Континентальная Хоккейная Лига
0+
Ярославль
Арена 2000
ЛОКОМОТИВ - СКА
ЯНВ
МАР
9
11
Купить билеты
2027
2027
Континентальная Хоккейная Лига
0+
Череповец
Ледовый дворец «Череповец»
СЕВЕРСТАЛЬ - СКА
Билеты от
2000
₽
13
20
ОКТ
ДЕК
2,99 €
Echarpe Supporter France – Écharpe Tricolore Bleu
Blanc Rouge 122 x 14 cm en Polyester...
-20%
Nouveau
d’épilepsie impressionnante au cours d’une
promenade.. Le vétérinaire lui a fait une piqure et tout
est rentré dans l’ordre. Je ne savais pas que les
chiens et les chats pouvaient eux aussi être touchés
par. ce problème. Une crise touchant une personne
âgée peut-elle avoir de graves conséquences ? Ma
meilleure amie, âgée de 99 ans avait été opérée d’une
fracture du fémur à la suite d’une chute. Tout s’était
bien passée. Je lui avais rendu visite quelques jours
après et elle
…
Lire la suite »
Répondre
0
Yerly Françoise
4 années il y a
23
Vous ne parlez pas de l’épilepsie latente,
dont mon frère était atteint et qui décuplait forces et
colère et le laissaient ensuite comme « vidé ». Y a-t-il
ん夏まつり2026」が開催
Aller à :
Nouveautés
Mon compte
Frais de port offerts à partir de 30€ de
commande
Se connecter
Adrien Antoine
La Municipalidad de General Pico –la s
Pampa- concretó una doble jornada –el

# ASSIGNMENT
Please reproduce each line above exactly as written.

# EXERCISE OUTPUT
Континентальная Хоккейная Лига
0+
Ярославль
Арена 2000
ЛОКОМОТИВ - СКА
ЯНВ
МАР
9
11
Купить билеты
2027
2027
Континентальная Хоккейная Лига
0+
Череповец
Ледовый дворец «Череповец»
СЕВЕРСТАЛЬ - СКА
Билеты от
2000
₽
13
20
ОКТ
ДЕК
2,99 €
Echarpe Supporter France – Écharpe Tricolore Bleu
Blanc Rouge 122 x 14 cm en Polyester...
-20%
Nouveau
d’épilepsie impressionnante au cours d’une
promenade.. Le vétérinaire lui a fait une piqure et tout
est rentré dans l’ordre. Je ne savais pas que les
chiens et les chats pouvaient eux aussi être touchés
par. ce problème. Une crise touchant une personne
âgée peut-elle avoir de graves conséquences ? Ma
meilleure amie, âgée de 99 ans avait été opérée d’une
fracture du fémur à la suite d’une chute. Tout s’était
bien passée. Je lui avais rendu visite quelques jours
après et elle
…
Lire la suite »
Répondre
0
Yerly Françoise
4 années il y a
23
Vous ne parlez pas de l’épilepsie latente,
dont mon frère était atteint et qui décuplait forces et
colère et le laissaient ensuite comme « vidé ». Y a-t-il
ん夏まつり2026」が開催
Aller à :
Nouveautés
Mon compte
Frais de port offerts à partir de 30€ de
commande
Se connecter
Adrien Antoine
La Municipalidad de General Pico –la s
Pampa- concretó una doble jornada –el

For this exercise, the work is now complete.